文章目录
- Scheduling Framework
- 如何开始?
- 1. 写一个`KubeSchedulerConfiguration` yaml文件
- 2. 修改kube-scheduler容器配置
- 开发一个新的插件
- coding
- 更新插件配置为QueueSort阶段使用NoOp插件
- 测试效果
- 总结
Scheduling Framework
kubernetes自定义调度器使用schedule framework,schedule framework要求自定义调度逻辑以插件方式实现,类似回调函数。
参考:https://kubernetes.io/docs/concepts/scheduling-eviction/scheduling-framework/
如上图所示,调度过程大致分成预选和优选两个阶段,选出最合适的node后,将Pod和node进行绑定。
可以通过实现每个阶段预定义的接口,在里面写自定义逻辑。比如QueueSort
阶段(调度第一阶段,这个阶段用于给调度队列中的pod进行调度优先级排序),需要实现对比两个Pod优先级的接口。
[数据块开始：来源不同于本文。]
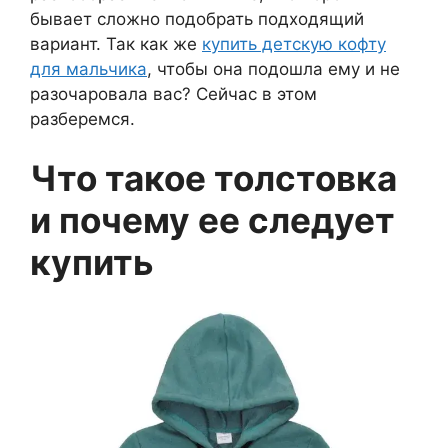
бывает сложно подобрать подходящий
вариант. Так как же
купить детскую кофту
для мальчика
, чтобы она подошла ему и не
разочаровала вас? Сейчас в этом
разберемся.
Что такое толстовка
и почему ее следует
купить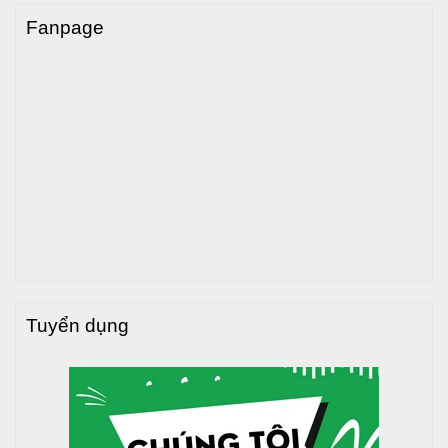
Fanpage
>>> Xem thêm
:
Bồn nước inox Trường Tuyền nằm giá
tốt tại đây
3. Hướng dẫn lắp đặt bồn nước
inox Trường Tuyền 1500L đứng
-
1140mm
Tuyển dụng
Việc lắp đặt
bồn nước
inox đúng kỹ thuật giúp đảm bảo an
toàn, tăng tuổi thọ và hiệu quả sử dụng. Dưới đây là hướng
dẫn từng bước chi tiết:
Bước 1: Điều kiện lắp đặt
Less(*v1.pod, *v1.pod) bool
如何开始?
基于github上的项目进行二次开发就可以。
- github开源地址 https://github.com/kubernetes-sigs/scheduler-plugins.git
- kubernetes版本: v1.23.5
在kubernetes默认调度流程中插入自定义逻辑的大概流程是:
- 写一个
KubeSchedulerConfiguration
文件,将其挂载到kube-scheduler容器中。KubeSchedulerConfiguration
配置了某些阶段回调哪个插件的逻辑。 - 修改kube-scheduler容器配置,一般是
/etc/kubernetes/manifests/kube-scheduler.yaml
。配置--config
参数指向KubeSchedulerConfiguration
文件在容器中的路径。修改保存之后,kubernetes会自动重启kube-system命名空间的scheduler容器让配置生效。
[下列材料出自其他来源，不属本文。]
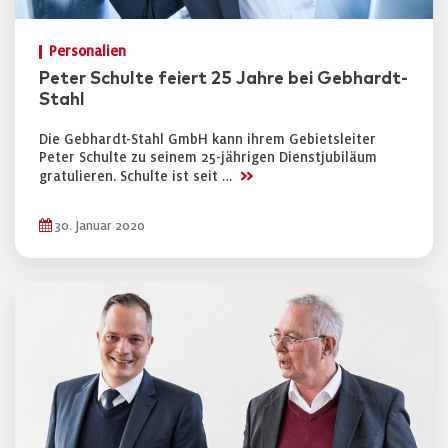
Personalien
Peter Schulte feiert 25 Jahre bei Gebhardt-
Stahl
Die Gebhardt-Stahl GmbH kann ihrem Gebietsleiter
Peter Schulte zu seinem 25-jährigen Dienstjubiläum
>>
gratulieren. Schulte ist seit …
30. Januar 2020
1. 写一个KubeSchedulerConfiguration
yaml文件
/etc/kubernetes/sched-cc.yaml
apiVersion: kubescheduler.config.k8s.io/v1beta2
kind: KubeSchedulerConfiguration
leaderElection:
# (Optional) Change true to false if you are not running a HA control-plane.
leaderElect: true
clientConnection:
kubeconfig: /etc/kubernetes/scheduler.conf
profiles:
- schedulerName: default-scheduler
plugins:
# queueSort插件只使用CoScheduling插件
queueSort:
enabled:
- name: Coscheduling
disabled:
- name: "*"
preFilter:
enabled:
- name: Coscheduling
postFilter:
enabled:
- name: Coscheduling
permit:
enabled:
- name: Coscheduling
reserve:
enabled:
- name: Coscheduling
postBind:
enabled:
- name: Coscheduling
2. 修改kube-scheduler容器配置
/etc/kubernetes/manifests/kube-scheduler.yaml
apiVersion: v1
kind: Pod
metadata:
creationTimestamp: null
labels:
component: kube-scheduler
tier: control-plane
name: kube-scheduler
namespace: kube-system
spec:
containers:
- command:
# 修改这里kube-scheduler的启动参数
- kube-scheduler
- --authentication-kubeconfig=/etc/kubernetes/scheduler.conf
- --authorization-kubeconfig=/etc/kubernetes/scheduler.conf
- --bind-address=127.0.0.1
# KubeSchedulerConfiguration文件在容器中的路径
- --config=/etc/kubernetes/sched-cc.yaml
- -v=9
# 开发自定义逻辑后,手动构建镜像的镜像tag
image: localhost:5000/scheduler-plugins/kube-scheduler:latest
imagePullPolicy: IfNotPresent
livenessProbe:
failureThreshold: 8
httpGet:
host: 127.0.0.1
path: /healthz
port: 10259
scheme: HTTPS
initialDelaySeconds: 10
periodSeconds: 10
timeoutSeconds: 15
name: kube-scheduler
resources:
requests:
cpu: 100m
startupProbe:
failureThreshold: 24
httpGet:
host: 127.0.0.1
path: /healthz
port: 10259
scheme: HTTPS
initialDelaySeconds: 10
periodSeconds: 10
timeoutSeconds: 15
volumeMounts:
- mountPath: /etc/kubernetes
name: kubeconfig
hostNetwork: true
priorityClassName: system-node-critical
securityContext:
seccompProfile:
type: RuntimeDefault
volumes:
# 挂载自定义KubeSchedulerConfiguration文件
- hostPath:
path: /etc/kubernetes/
type: Directory
name: kubeconfig
status: {}
开发一个新的插件
coding
除了仓库里本身有的,可以按照规范开发一个自己的插件。
在工程的cmd/scheduler/main.go
路径下,注册下自己的插件,参照其他插件代码实现自定义逻辑,重新构建镜像就可以将自定义逻辑插入k8s默认调度流程中。
func main() {
rand.Seed(time.Now().UnixNano())
// Register custom plugins to the scheduler framework.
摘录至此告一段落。